1/2 cup flour and water paste
3 cups Swanson’s Chicken Broth
1 tablespoon garlic powder
1 tbsp Worcestershire sauce
2 tbsp apple cider vinegar
1 cup Mott’s regular applesauce
4 cups of hickory smoked brisket drippings
1 tbsp cayenne pepper
Salt and black pepper to taste

Add all ingredients except the flour and water paste to the smoked brisket drippings while the fat is warm and liquid, and whisk briskly over simmering heat. Once all the ingredients are incorporated into the brisket drippings, slowly add the flour and water paste to thicken to a desired consistency.

Po Sam would dip a big spoon into the pot and see if the sauce coated the back, always looking for the right amount of red cayenne specks. Not an exact science, to be sure, which is why many are still seeking the exact proportions.



    John Raven says:

    Have you noticed that recipes that were the greatest have been lost for eons? Methinks age and mystery is the greatest flavor enhancer.

    John Raven Ph.B.
    Commissioner of Barbecue

    Dereck says:

    Po Sam did not use chicken broth, nor did he BBQ in the traditional fashion. He boiled his brisket and ribs, and used the broth to make the gravy.

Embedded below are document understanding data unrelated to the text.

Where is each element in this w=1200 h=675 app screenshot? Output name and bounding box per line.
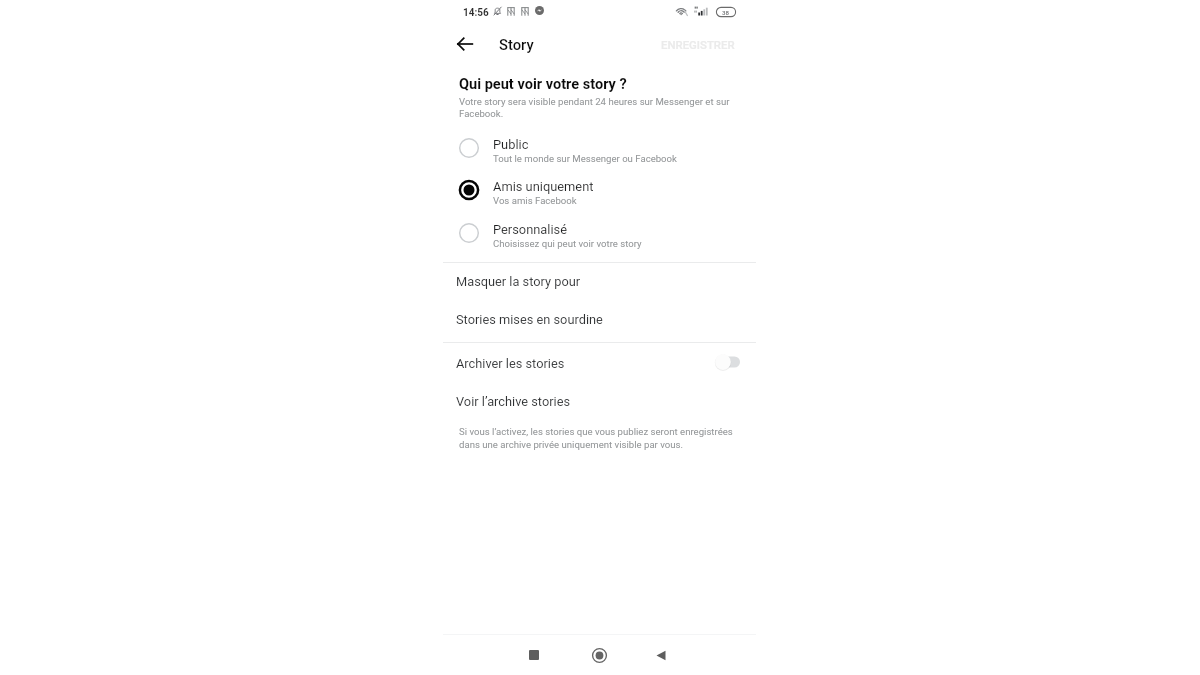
button[interactable]: Voir l’archive stories — [443, 382, 756, 420]
staticText: Archiver les stories — [456, 356, 565, 371]
button[interactable]: ENREGISTRER — [657, 32, 739, 56]
button[interactable]: Public — [443, 129, 756, 171]
staticText: Choisissez qui peut voir votre story — [493, 238, 642, 249]
staticText: 38 — [722, 9, 730, 16]
staticText: Si vous l’activez, les stories que vous … — [459, 426, 741, 450]
button[interactable]: Stories mises en sourdine — [443, 300, 756, 338]
button[interactable]: Back — [646, 640, 676, 670]
staticText: 14:56 — [463, 7, 489, 19]
button[interactable]: Archiver les stories, désactivé — [714, 354, 740, 372]
button[interactable]: Archiver les stories — [443, 347, 756, 379]
staticText: Public — [493, 137, 529, 152]
staticText: Qui peut voir votre story ? — [459, 76, 627, 93]
button[interactable]: Masquer la story pour — [443, 262, 756, 300]
staticText: Story — [499, 36, 534, 53]
staticText: Amis uniquement — [493, 179, 594, 194]
button[interactable]: Personnalisé — [443, 214, 756, 256]
button[interactable]: Recent apps — [519, 640, 549, 670]
staticText: Stories mises en sourdine — [456, 312, 603, 327]
staticText: Tout le monde sur Messenger ou Facebook — [493, 153, 677, 164]
staticText: ENREGISTRER — [661, 38, 735, 51]
staticText: Voir l’archive stories — [456, 394, 571, 409]
staticText: Personnalisé — [493, 222, 567, 237]
staticText: Masquer la story pour — [456, 274, 581, 289]
staticText: Vos amis Facebook — [493, 195, 577, 206]
staticText: Votre story sera visible pendant 24 heur… — [459, 96, 737, 119]
button[interactable]: Back — [452, 31, 478, 57]
button[interactable]: Amis uniquement — [443, 171, 756, 213]
button[interactable]: Home — [584, 640, 614, 670]
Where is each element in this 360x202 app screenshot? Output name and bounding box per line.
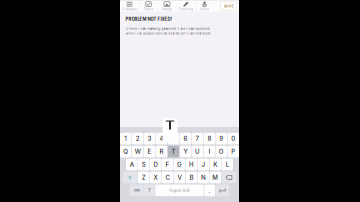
button[interactable]: 9: [216, 133, 227, 144]
staticText: H: [189, 161, 194, 168]
staticText: L: [226, 161, 229, 168]
staticText: Image: [162, 7, 172, 11]
button[interactable]: H: [186, 159, 197, 170]
button[interactable]: Z: [138, 172, 149, 183]
button[interactable]: D: [150, 159, 161, 170]
button[interactable]: C: [162, 172, 173, 183]
button[interactable]: U: [192, 146, 203, 157]
staticText: 2: [136, 135, 140, 142]
staticText: 0: [231, 135, 235, 142]
staticText: S: [142, 161, 146, 168]
staticText: 6: [184, 135, 188, 142]
staticText: 4: [160, 135, 164, 142]
staticText: R: [160, 148, 164, 155]
staticText: A: [130, 161, 134, 168]
staticText: T: [148, 188, 151, 193]
staticText: V: [178, 174, 182, 181]
button[interactable]: Voice: [196, 1, 213, 11]
staticText: J: [201, 161, 205, 168]
button[interactable]: Q: [120, 146, 131, 157]
button[interactable]: Text options: [144, 185, 155, 196]
staticText: W: [135, 148, 141, 155]
button[interactable]: G: [174, 159, 185, 170]
button[interactable]: Symbols: [130, 185, 144, 196]
button[interactable]: S: [138, 159, 149, 170]
staticText: M: [212, 174, 218, 181]
staticText: F: [166, 161, 170, 168]
staticText: C: [166, 174, 170, 181]
staticText: O: [219, 148, 224, 155]
staticText: .: [209, 187, 211, 194]
staticText: Category: [122, 7, 137, 11]
button[interactable]: Image: [158, 1, 176, 11]
staticText: 9: [219, 135, 223, 142]
button[interactable]: Return: [216, 185, 229, 196]
staticText: Voice: [200, 7, 209, 11]
button[interactable]: V: [174, 172, 185, 183]
button[interactable]: Category: [120, 1, 139, 11]
button[interactable]: T: [168, 146, 179, 157]
staticText: 8: [207, 135, 211, 142]
button[interactable]: Delete: [222, 172, 236, 183]
button[interactable]: R: [156, 146, 167, 157]
staticText: I: [208, 148, 210, 155]
button[interactable]: 8: [204, 133, 215, 144]
staticText: T: [172, 148, 176, 155]
staticText: PROBLEM NOT FIXED!: [126, 16, 172, 22]
button[interactable]: 3: [144, 133, 155, 144]
staticText: SAVE: [224, 4, 234, 8]
button[interactable]: E: [144, 146, 155, 157]
staticText: P: [231, 148, 235, 155]
button[interactable]: N: [198, 172, 209, 183]
button[interactable]: J: [198, 159, 209, 170]
button[interactable]: Tasks: [140, 1, 158, 11]
button[interactable]: 6: [180, 133, 191, 144]
button[interactable]: A: [126, 159, 137, 170]
button[interactable]: 2: [132, 133, 143, 144]
staticText: hi there i have a samsung galaxy note 5 …: [126, 27, 210, 30]
button[interactable]: 0: [228, 133, 239, 144]
button[interactable]: Y: [180, 146, 191, 157]
button[interactable]: K: [210, 159, 221, 170]
staticText: Drawing: [179, 7, 193, 11]
staticText: English (US): [170, 188, 190, 192]
button[interactable]: F: [162, 159, 173, 170]
staticText: Q: [123, 148, 128, 155]
staticText: 1: [124, 135, 127, 142]
staticText: D: [154, 161, 158, 168]
button[interactable]: SAVE: [220, 2, 236, 10]
staticText: 7: [195, 135, 199, 142]
staticText: K: [213, 161, 217, 168]
button[interactable]: O: [216, 146, 227, 157]
button[interactable]: Space: [155, 185, 204, 196]
staticText: When i call people they can hear me but …: [126, 32, 210, 35]
staticText: 3: [148, 135, 152, 142]
staticText: U: [195, 148, 200, 155]
staticText: Tasks: [144, 7, 154, 11]
staticText: Y: [184, 148, 188, 155]
button[interactable]: 7: [192, 133, 203, 144]
staticText: N: [201, 174, 206, 181]
button[interactable]: Shift: [123, 172, 137, 183]
staticText: !#©: [134, 188, 140, 193]
button[interactable]: Drawing: [176, 1, 196, 11]
button[interactable]: P: [228, 146, 239, 157]
button[interactable]: 4: [156, 133, 167, 144]
button[interactable]: Period: [204, 185, 215, 196]
staticText: G: [177, 161, 182, 168]
button[interactable]: M: [210, 172, 221, 183]
button[interactable]: L: [222, 159, 233, 170]
staticText: X: [154, 174, 158, 181]
button[interactable]: X: [150, 172, 161, 183]
button[interactable]: W: [132, 146, 143, 157]
button[interactable]: 1: [120, 133, 131, 144]
staticText: B: [190, 174, 194, 181]
button[interactable]: B: [186, 172, 197, 183]
button[interactable]: I: [204, 146, 215, 157]
staticText: Z: [142, 174, 146, 181]
staticText: E: [148, 148, 152, 155]
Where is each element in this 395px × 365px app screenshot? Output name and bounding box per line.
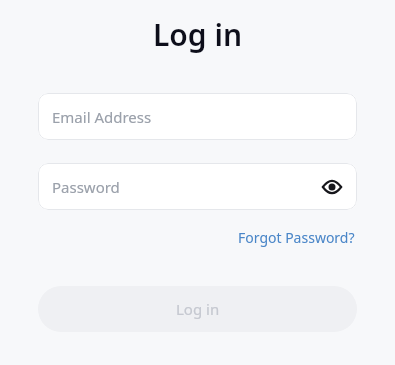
button[interactable]: Forgot Password? <box>236 226 357 249</box>
staticText: Log in <box>38 14 357 55</box>
button[interactable]: Password <box>38 163 357 210</box>
staticText: Log in <box>176 299 220 319</box>
button[interactable]: Email Address <box>38 93 357 140</box>
button[interactable]: Log in <box>38 286 357 332</box>
staticText: Email Address <box>52 107 152 127</box>
staticText: Forgot Password? <box>238 228 355 247</box>
staticText: Password <box>52 177 120 197</box>
button[interactable]: Show password <box>320 175 344 199</box>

Once boiled he finished the meat in the smoker and collected the grease.

    He did not make a slurry from flour and water. He made a Roux from the Grease and Flour like any gravy. Equal amounts of Flour and Grease (2 Tablespoons each to each cup of broth) cooked until light brown like you were making gumbo. Then added the broth left over from boiling the meat. That is all I am going to say, you can figure out the rest.

      Kelli Dockery says:

      Hi, I found this article about Sam. I am wila Mae Chester’s, his late girlfriend, cousin from Arkansas. I am trying toxins out of Sam had any children and any information on how I can reach them.
      Please reply with any information if you can.
      Thank you in advance, Kelli Dockery 870-904-9039.

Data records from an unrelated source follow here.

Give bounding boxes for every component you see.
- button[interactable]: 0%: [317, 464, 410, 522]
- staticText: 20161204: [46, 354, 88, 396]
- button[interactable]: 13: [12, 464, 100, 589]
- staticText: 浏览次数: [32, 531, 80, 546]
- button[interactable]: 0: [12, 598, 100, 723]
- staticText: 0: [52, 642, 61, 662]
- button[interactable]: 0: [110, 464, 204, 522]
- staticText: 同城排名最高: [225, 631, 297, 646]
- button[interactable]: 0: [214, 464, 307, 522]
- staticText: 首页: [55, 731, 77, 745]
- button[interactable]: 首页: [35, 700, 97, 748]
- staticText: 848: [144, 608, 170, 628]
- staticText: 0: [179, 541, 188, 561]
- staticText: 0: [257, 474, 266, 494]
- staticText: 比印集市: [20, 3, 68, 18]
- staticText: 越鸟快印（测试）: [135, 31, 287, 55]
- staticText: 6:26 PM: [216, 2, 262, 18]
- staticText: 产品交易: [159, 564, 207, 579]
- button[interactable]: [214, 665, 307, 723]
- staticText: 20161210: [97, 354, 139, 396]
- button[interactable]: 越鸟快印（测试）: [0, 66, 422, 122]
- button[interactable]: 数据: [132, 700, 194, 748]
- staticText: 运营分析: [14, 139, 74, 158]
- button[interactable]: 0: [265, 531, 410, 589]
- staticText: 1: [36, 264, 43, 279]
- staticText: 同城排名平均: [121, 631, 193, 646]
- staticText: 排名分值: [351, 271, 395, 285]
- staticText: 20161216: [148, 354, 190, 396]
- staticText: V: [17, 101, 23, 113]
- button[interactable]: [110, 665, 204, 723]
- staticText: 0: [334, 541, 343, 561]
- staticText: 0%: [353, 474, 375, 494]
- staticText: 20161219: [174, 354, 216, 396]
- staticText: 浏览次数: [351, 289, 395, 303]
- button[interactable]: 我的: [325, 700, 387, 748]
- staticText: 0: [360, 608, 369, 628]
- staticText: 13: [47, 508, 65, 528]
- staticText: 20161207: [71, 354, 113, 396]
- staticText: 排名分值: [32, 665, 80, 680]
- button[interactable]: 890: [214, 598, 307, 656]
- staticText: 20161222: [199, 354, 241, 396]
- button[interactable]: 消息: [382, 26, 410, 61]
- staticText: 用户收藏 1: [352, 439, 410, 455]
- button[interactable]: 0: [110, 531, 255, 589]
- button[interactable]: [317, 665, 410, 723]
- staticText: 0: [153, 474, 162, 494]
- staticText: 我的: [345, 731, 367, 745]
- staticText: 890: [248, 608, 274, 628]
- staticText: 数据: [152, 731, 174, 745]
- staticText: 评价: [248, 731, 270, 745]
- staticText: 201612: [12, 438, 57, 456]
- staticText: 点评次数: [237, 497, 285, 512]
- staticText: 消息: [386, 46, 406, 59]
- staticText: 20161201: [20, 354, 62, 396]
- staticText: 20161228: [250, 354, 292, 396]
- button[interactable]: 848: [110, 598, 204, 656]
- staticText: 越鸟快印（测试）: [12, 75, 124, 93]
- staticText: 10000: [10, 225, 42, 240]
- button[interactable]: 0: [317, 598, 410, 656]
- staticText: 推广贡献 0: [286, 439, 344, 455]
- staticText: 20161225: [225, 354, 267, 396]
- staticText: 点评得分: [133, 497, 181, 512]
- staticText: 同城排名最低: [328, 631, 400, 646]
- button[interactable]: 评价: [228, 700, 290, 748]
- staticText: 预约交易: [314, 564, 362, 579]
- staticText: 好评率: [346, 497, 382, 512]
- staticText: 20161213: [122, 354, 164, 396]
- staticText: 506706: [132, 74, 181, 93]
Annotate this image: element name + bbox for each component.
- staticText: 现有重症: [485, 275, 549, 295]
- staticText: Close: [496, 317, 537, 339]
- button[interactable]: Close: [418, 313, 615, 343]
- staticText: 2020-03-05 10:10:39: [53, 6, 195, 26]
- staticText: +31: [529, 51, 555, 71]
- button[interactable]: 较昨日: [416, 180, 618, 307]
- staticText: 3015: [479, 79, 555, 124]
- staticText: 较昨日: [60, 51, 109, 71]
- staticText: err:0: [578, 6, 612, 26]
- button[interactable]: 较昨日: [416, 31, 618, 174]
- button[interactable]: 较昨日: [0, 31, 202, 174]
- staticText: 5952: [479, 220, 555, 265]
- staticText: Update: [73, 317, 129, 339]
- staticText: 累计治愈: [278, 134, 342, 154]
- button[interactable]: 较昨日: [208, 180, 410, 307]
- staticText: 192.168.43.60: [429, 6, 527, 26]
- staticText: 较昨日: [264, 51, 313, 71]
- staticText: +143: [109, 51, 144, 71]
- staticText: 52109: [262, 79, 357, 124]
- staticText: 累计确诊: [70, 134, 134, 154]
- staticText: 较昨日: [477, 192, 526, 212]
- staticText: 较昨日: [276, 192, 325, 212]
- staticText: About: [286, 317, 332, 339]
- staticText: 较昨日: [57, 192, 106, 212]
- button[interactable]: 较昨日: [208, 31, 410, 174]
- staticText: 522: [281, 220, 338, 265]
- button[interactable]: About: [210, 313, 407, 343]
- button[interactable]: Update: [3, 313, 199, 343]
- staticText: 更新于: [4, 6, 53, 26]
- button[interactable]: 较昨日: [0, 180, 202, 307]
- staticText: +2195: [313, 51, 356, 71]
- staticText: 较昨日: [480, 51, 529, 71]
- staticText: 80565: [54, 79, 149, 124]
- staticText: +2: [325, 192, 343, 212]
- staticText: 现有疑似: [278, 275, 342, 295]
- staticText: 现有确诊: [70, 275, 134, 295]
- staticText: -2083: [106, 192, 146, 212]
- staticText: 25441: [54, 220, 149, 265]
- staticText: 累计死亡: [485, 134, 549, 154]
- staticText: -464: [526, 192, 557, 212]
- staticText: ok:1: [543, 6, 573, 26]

        Kelli Dockery says:

        I should have turned on auto correct on my previous post. I meant to type:I am trying to find out if he had any children.

    Karen says:

    I recently met a man that had the original recipe of PO Sams gravy…probably one of the few that really know how to make it, so it is still alive.

    VIC says:


    Chris Lambert says:

    When we first moved to Colbert, there was an old red travel trailer walk-up BBQ place on the corner of Hwy 91 and Maupin Street. They served a super smokey light brown gravy I quickly grew to love. If I recall correctly, they went out of business (maybe due to a fire?) around 2003. I still get chills thinking how good it was, especially on their pork.

    Brian Davis says:

    We have a place out here in Glendale Ca. named Pecos Bill’s.This place makes uunbelievable Oklahoma bbq. His Grandfather opened this place in 1946, I’ve been eating there off and on since 1961. I’ve been trying to figure out how to make his “bbq sauce”. Reading this article makes realize it’s not sauce, it’s what you describe here, brown gravy. Thank you. If you’re ever out here in California, check them out. They used to process game back in the day.

    Philip Bruno says:

    Everyone is missing the secret ingredient. Sam was a fervent believer in Voodoo, and stirred his ‘sauce’ with the claw of a rooster. Unless you do the same, you won’t ever duplicate the flavor. Fun Fact.

    Claude says:

    I can remember sitting in the dinning area of Po Sams eating BBQ and sipping on a Bud. Sweat running off my forehead but I wouldn’t stop eating until it was gone. Another beer please. Nothing fancy, Not really friendly folks but they weren’t rude either. Feed you BBQ, Keep you in cold beer, Take your money. Not for everyone but for those of us who liked it we will miss it forever. I think half the fun is not knowing the recipe. Makes for a great story. That stuff was good and Williams in Colbert is very close.